== Segment start ==

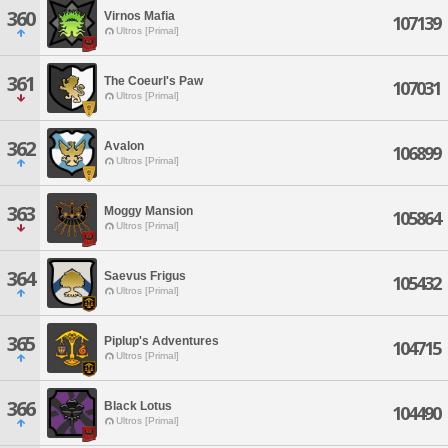
360
Virnos Mafia
107139
Ultros [Primal]
361
The Coeurl's Paw
107031
Ultros [Primal]
362
Avalon
106899
Ultros [Primal]
363
Moggy Mansion
105864
Ultros [Primal]
364
Saevus Frigus
105432
Ultros [Primal]
365
Piplup's Adventures
104715
Ultros [Primal]
366
Black Lotus
104490
Ultros [Primal]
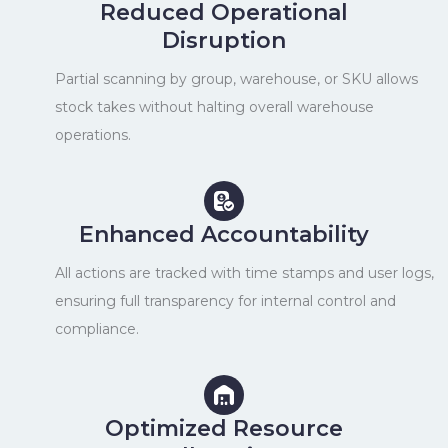
Reduced Operational
Disruption
Partial scanning by group, warehouse, or SKU allows
stock takes without halting overall warehouse
operations.
Enhanced Accountability
All actions are tracked with time stamps and user logs,
ensuring full transparency for internal control and
compliance.
Optimized Resource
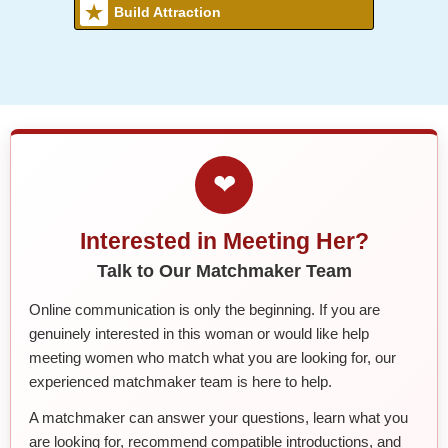
Build Attraction
❤
Interested in Meeting Her?
Talk to Our Matchmaker Team
Online communication is only the beginning. If you are
genuinely interested in this woman or would like help
meeting women who match what you are looking for, our
experienced matchmaker team is here to help.
A matchmaker can answer your questions, learn what you
are looking for, recommend compatible introductions, and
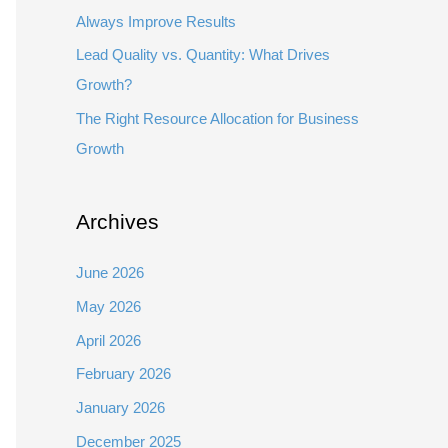
Always Improve Results
Lead Quality vs. Quantity: What Drives
Growth?
The Right Resource Allocation for Business
Growth
Archives
June 2026
May 2026
April 2026
February 2026
January 2026
December 2025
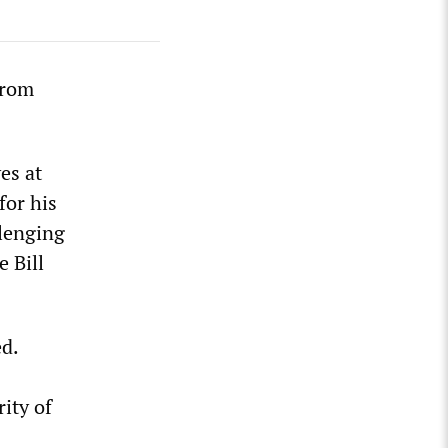
from
es at
for his
lenging
e Bill
d.
ity of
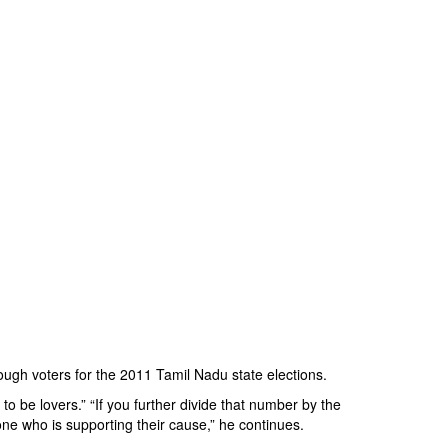
ough voters for the 2011 Tamil Nadu state elections.
to be lovers.” “If you further divide that number by the
one who is supporting their cause,” he continues.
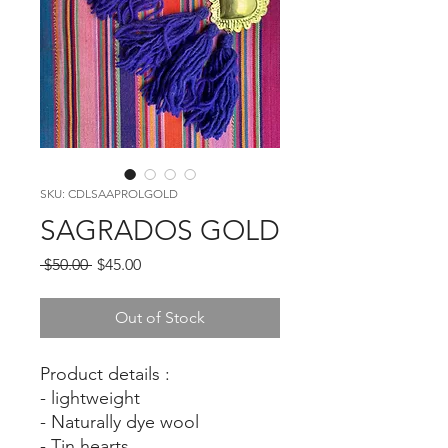
SKU: CDLSAAPROLGOLD
SAGRADOS GOLD
Regular
Sale
 $50.00 
$45.00
Price
Price
Out of Stock
Product details :
- lightweight
- Naturally dye wool
- Tin hearts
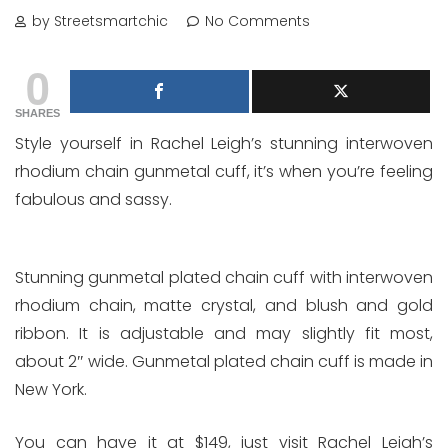
by Streetsmartchic
No Comments
0
SHARES
Style yourself in Rachel Leigh’s stunning interwoven
rhodium chain gunmetal cuff, it’s when you’re feeling
fabulous and sassy.
Stunning gunmetal plated chain cuff with interwoven
rhodium chain, matte crystal, and blush and gold
ribbon. It is adjustable and may slightly fit most,
about 2″ wide. Gunmetal plated chain cuff is made in
New York.
You can have it at $149, just visit Rachel Leigh’s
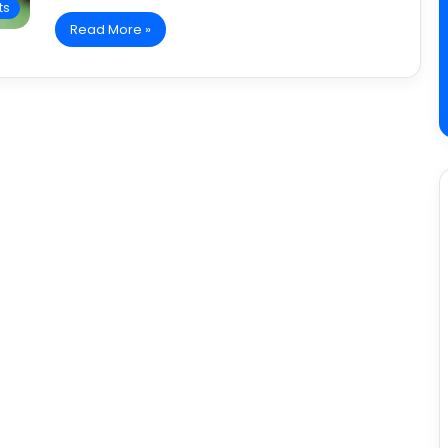
ts
Read More »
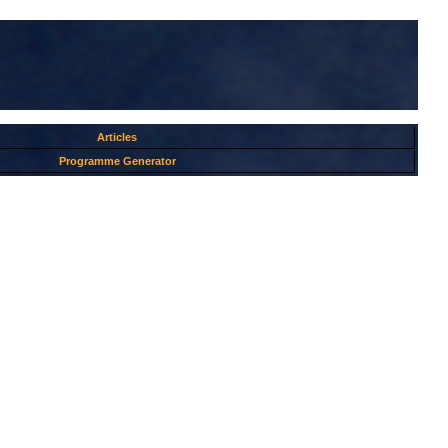
Articles
Programme Generator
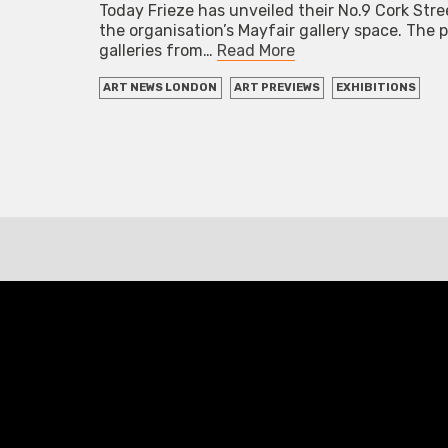
Today Frieze has unveiled their No.9 Cork Str
the organisation’s Mayfair gallery space. The
galleries from…
Read More
ART NEWS LONDON
ART PREVIEWS
EXHIBITIONS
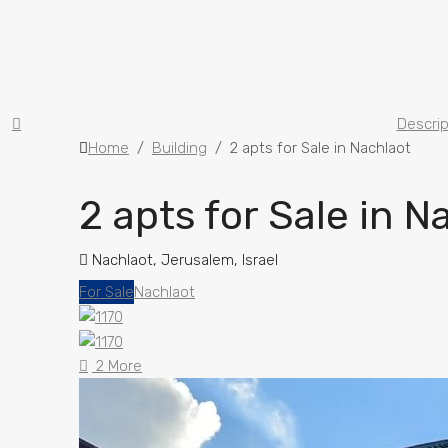
Descrip
Home
Building
2 apts for Sale in Nachlaot
2 apts for Sale in N
Nachlaot, Jerusalem, Israel
For Sale
Nachlaot
2 More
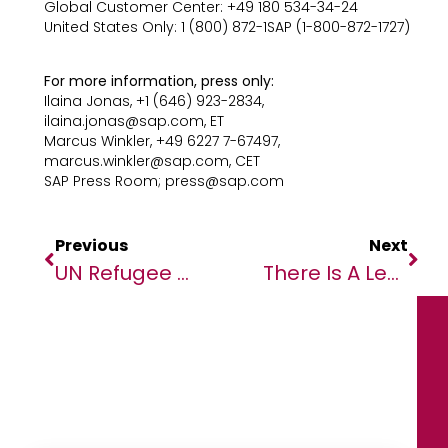
Global Customer Center: +49 180 534-34-24
United States Only: 1 (800) 872-1SAP (1-800-872-1727)
For more information, press only:
Ilaina Jonas, +1 (646) 923-2834,
ilaina.jonas@sap.com, ET
Marcus Winkler, +49 6227 7-67497,
marcus.winkler@sap.com, CET
SAP Press Room; press@sap.com
Previous
Next
UN Refugee Agency Condemns ‘brutal And Callous’ Killings In Burkina Faso
There Is A Leaks That Suggest Infinix Is Planning To Launch A Next Generation All Round Elite Phone Under The NOTE Series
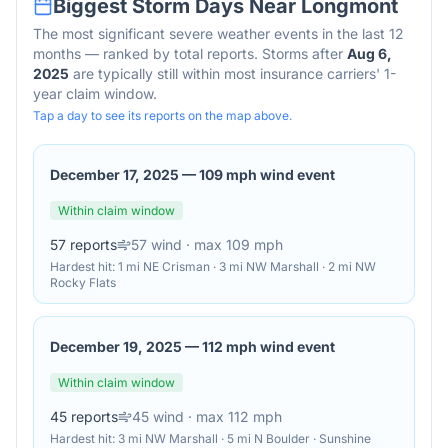
Biggest Storm Days Near
Longmont
The most significant severe weather events in the last 12
months — ranked by total reports. Storms after
Aug 6,
2025
are typically still within most insurance carriers' 1-
year claim window.
Tap a day to see its reports on the map above.
December 17, 2025
—
109 mph wind event
Within claim window
57
reports
57
wind
· max 109 mph
Hardest hit:
1 mi NE Crisman · 3 mi NW Marshall · 2 mi NW
Rocky Flats
December 19, 2025
—
112 mph wind event
Within claim window
45
reports
45
wind
· max 112 mph
Hardest hit:
3 mi NW Marshall · 5 mi N Boulder · Sunshine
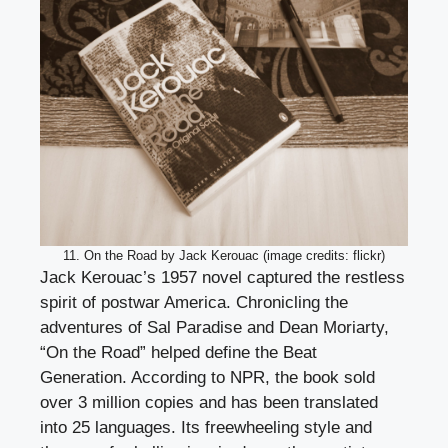
11. On the Road by Jack Kerouac (image credits: flickr)
Jack Kerouac’s 1957 novel captured the restless
spirit of postwar America. Chronicling the
adventures of Sal Paradise and Dean Moriarty,
“On the Road” helped define the Beat
Generation. According to NPR, the book sold
over 3 million copies and has been translated
into 25 languages. Its freewheeling style and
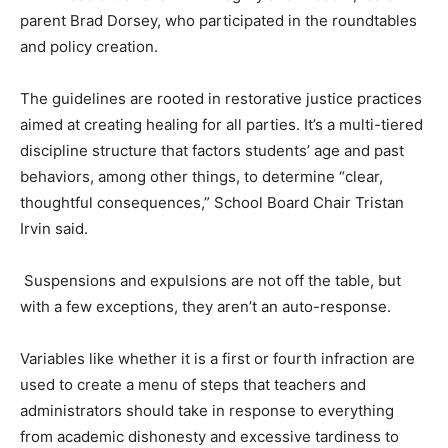
parent Brad Dorsey, who participated in the roundtables
and policy creation.
The guidelines are rooted in restorative justice practices
aimed at creating healing for all parties. It’s a multi-tiered
discipline structure that factors students’ age and past
behaviors, among other things, to determine “clear,
thoughtful consequences,” School Board Chair Tristan
Irvin said.
Suspensions and expulsions are not off the table, but
with a few exceptions, they aren’t an auto-response.
Variables like whether it is a first or fourth infraction are
used to create a menu of steps that teachers and
administrators should take in response to everything
from academic dishonesty and excessive tardiness to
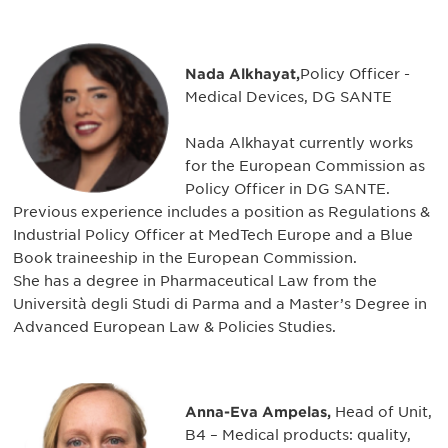
Nada Alkhayat,
Policy Officer -
Medical Devices, DG SANTE
Nada Alkhayat currently works
for the European Commission as
Policy Officer in DG SANTE.
Previous experience includes a position as Regulations &
Industrial Policy Officer at MedTech Europe and a Blue
Book traineeship in the European Commission.
She has a degree in Pharmaceutical Law from the
Università degli Studi di Parma and a Master’s Degree in
Advanced European Law & Policies Studies.
Anna-Eva Ampelas,
Head of Unit,
B4 – Medical products: quality,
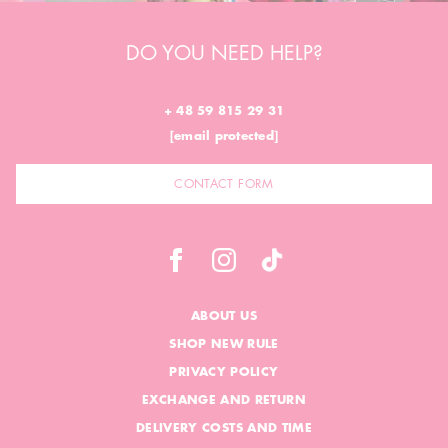
DO YOU NEED HELP?
+ 48 59 815 29 31
[email protected]
CONTACT FORM
ABOUT US
SHOP NEW RULE
PRIVACY POLICY
EXCHANGE AND RETURN
DELIVERY COSTS AND TIME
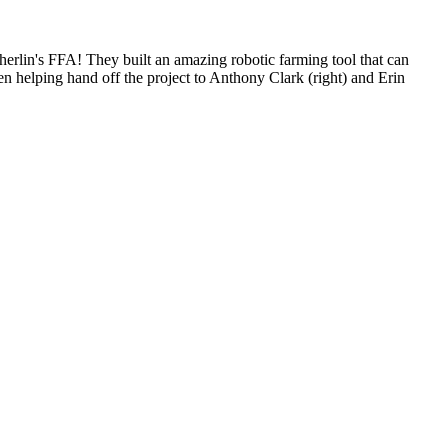
erlin's FFA! They built an amazing robotic farming tool that can
een helping hand off the project to Anthony Clark (right) and Erin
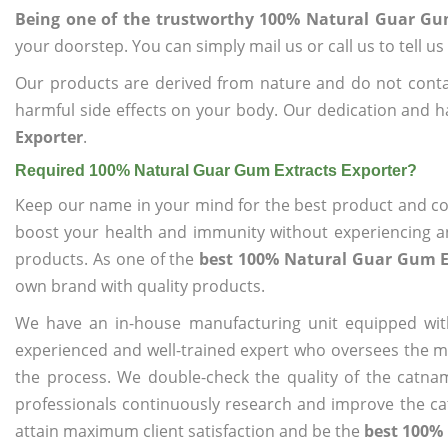
Being one of the trustworthy 100% Natural Guar Gum
your doorstep. You can simply mail us or call us to tell 
Our products are derived from nature and do not cont
harmful side effects on your body. Our dedication and h
Exporter
.
Required 100% Natural Guar Gum Extracts Exporter?
Keep our name in your mind for the best product and co
boost your health and immunity without experiencing any
products. As one of the
best 100% Natural Guar Gum E
own brand with quality products.
We have an in-house manufacturing unit equipped wit
experienced and well-trained expert who oversees the man
the process. We double-check the quality of the catna
professionals continuously research and improve the cat
attain maximum client satisfaction and be the
best 100%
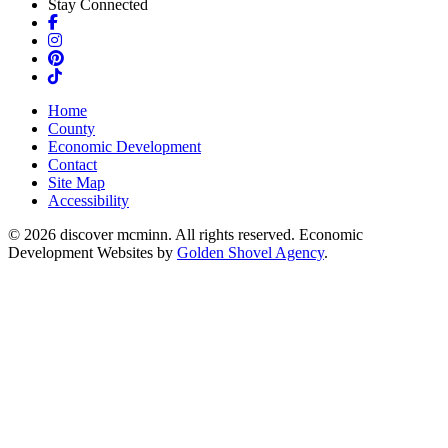
Stay Connected
Facebook
Instagram
Pinterest
TikTok
Home
County
Economic Development
Contact
Site Map
Accessibility
© 2026 discover mcminn. All rights reserved. Economic
Development Websites by
Golden Shovel Agency
.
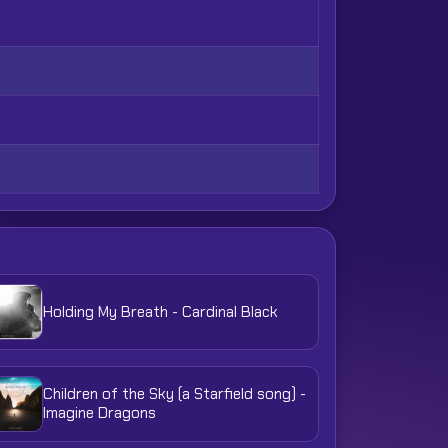
Holding My Breath - Cardinal Black
Children of the Sky (a Starfield song) -
Imagine Dragons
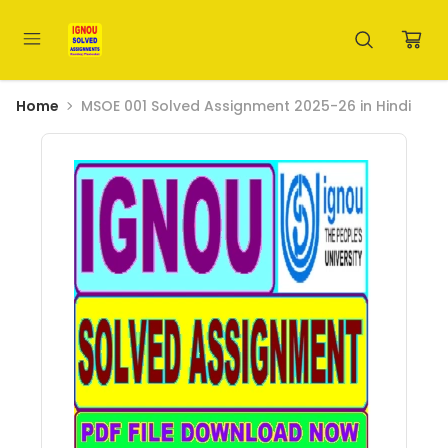
Home
MSOE 001 Solved Assignment 2025-26 in Hindi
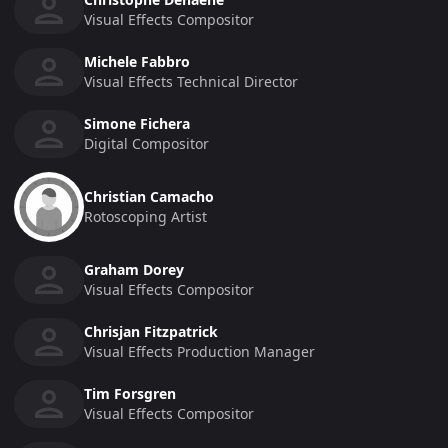
Visual Effects Compositor
Michele Fabbro
Visual Effects Technical Director
Simone Fichera
Digital Compositor
Christian Camacho
Rotoscoping Artist
Graham Dorey
Visual Effects Compositor
Chrisjan Fitzpatrick
Visual Effects Production Manager
Tim Forsgren
Visual Effects Compositor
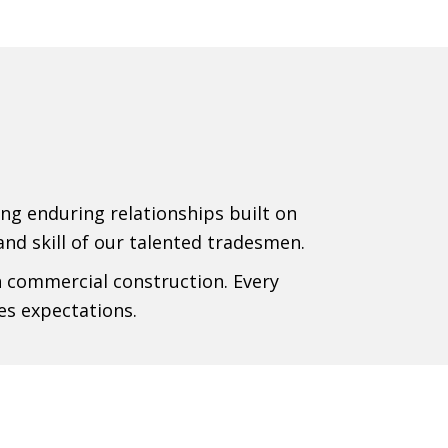
ing enduring relationships built on
 and skill of our talented tradesmen.
n commercial construction. Every
es expectations.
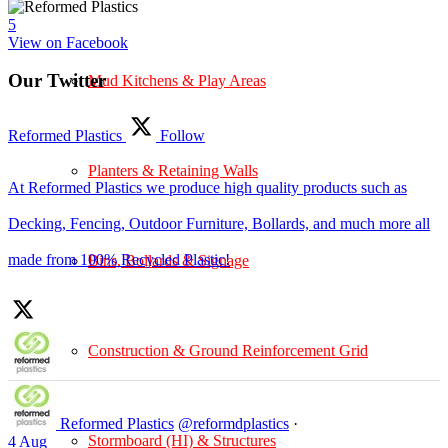
5
View on Facebook
Our Twitter
Mud Kitchens & Play Areas
Reformed Plastics
Follow
Planters & Retaining Walls
At Reformed Plastics we produce high quality products such as
Decking, Fencing, Outdoor Furniture, Bollards, and much more all
made from 100% Recycled Plastic!
Bins, Bollards & Signage
Construction & Ground Reinforcement Grid
Reformed Plastics
@reformdplastics
·
Stormboard (HI) & Structures
4 Aug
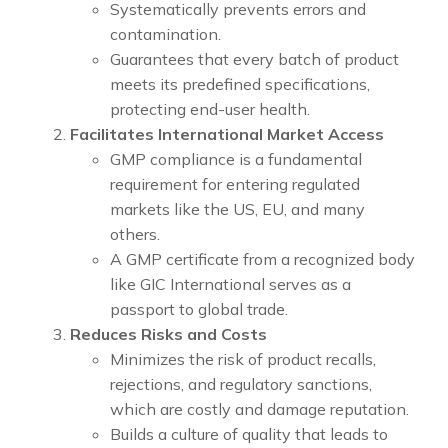
Systematically prevents errors and
contamination.
Guarantees that every batch of product
meets its predefined specifications,
protecting end-user health.
Facilitates International Market Access
GMP compliance is a fundamental
requirement for entering regulated
markets like the US, EU, and many
others.
A GMP certificate from a recognized body
like GIC International serves as a
passport to global trade.
Reduces Risks and Costs
Minimizes the risk of product recalls,
rejections, and regulatory sanctions,
which are costly and damage reputation.
Builds a culture of quality that leads to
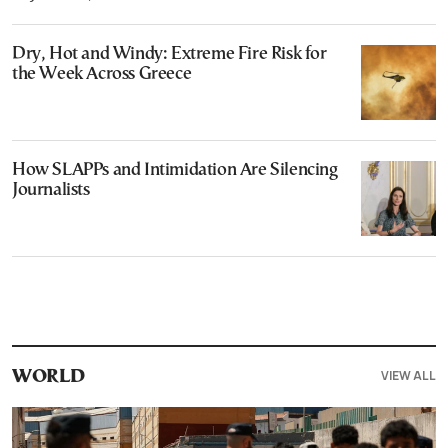
Dry, Hot and Windy: Extreme Fire Risk for
the Week Across Greece
How SLAPPs and Intimidation Are Silencing
Journalists
VIEW ALL
WORLD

== Segment end ==

# What is expected:
Above are the records; return the lines in them from the one with "Holding My Breath - Cardinal Black" to the one with "Facilitates International Market Access", inclusive, exactly and without images.

# Response:
Holding My Breath - Cardinal Black
Children of the Sky (a Starfield song) -
Imagine Dragons
Home
MSOE 001 Solved Assignment 2025-26 in Hindi
Visual Effects Compositor
Michele Fabbro
Visual Effects Technical Director
Simone Fichera
Digital Compositor
Christian Camacho
Rotoscoping Artist
Graham Dorey
Visual Effects Compositor
Chrisjan Fitzpatrick
Visual Effects Production Manager
Tim Forsgren
Visual Effects Compositor
ing enduring relationships built on
 and skill of our talented tradesmen.
n commercial construction. Every
es expectations.
5
View on Facebook
Our Twitter
Mud Kitchens & Play Areas
Reformed Plastics
Follow
Planters & Retaining Walls
At Reformed Plastics we produce high quality products such as
Decking, Fencing, Outdoor Furniture, Bollards, and much more all
made from 100% Recycled Plastic!
Bins, Bollards & Signage
Construction & Ground Reinforcement Grid
Reformed Plastics
@reformdplastics
·
Stormboard (HI) & Structures
4 Aug
Systematically prevents errors and
contamination.
Guarantees that every batch of product
meets its predefined specifications,
protecting end-user health.
Facilitates International Market Access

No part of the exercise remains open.